The SoWa Art & Design District (South of Washington) in the South End of Boston, Massachusetts, USA, is a community of artist studios, contemporary art galleries, boutiques, design showrooms, and restaurants. It features the SoWa Open Market, the SoWa Vintage Market, and a residential neighborhood.

Originally derived from a shortening of "South of Washington", SoWa spans the area from East Brookline Street to East Berkeley Street and from Shawmut Avenue to Albany Street.

==History==
GTI Properties and owner Mario Nicosia are credited with gentrifying the district beginning in the early 2000s and for inventing the SoWa name.
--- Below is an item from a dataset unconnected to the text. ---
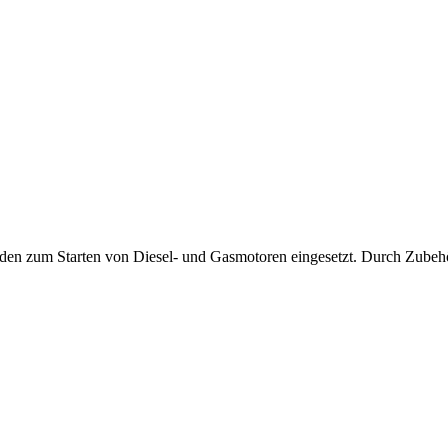
den zum Starten von Diesel- und Gasmotoren eingesetzt. Durch Zubehö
In the 19th century, SoWa's brick and beam factories were home to manufacturers of pianos, canned goods, shoes and other merchandise. In addition, 540 Harrison Ave, a building currently used to host markets and events, originally opened in 1891 as the Central Power Station for the West End Street Railway Company, the precursor to the MBTA. The Romanesque Revival and Gothic Revival structure was the world's largest electrical power station at the time and later became a trolley barn.

==Culture==
Due to the number of artists and galleries located in the neighborhood, many events regarding art are held at SoWa. Every month, over 90 artists and galleries in SoWa stage their new 30-day shows, showing the works of established painters, photographers and sculptors. This event, known as "SoWa First Fridays", is held on the first Friday of every month from 5pm to 9pm. In addition, the SoWa Art Walk, an annual art festival held each spring, enables many artists to present their works and host open studios.

Opened in 2003, The SoWa Open Market provides an opportunity for local artisans to share their products. Each Sunday, many visitors from across New England converge in SoWa.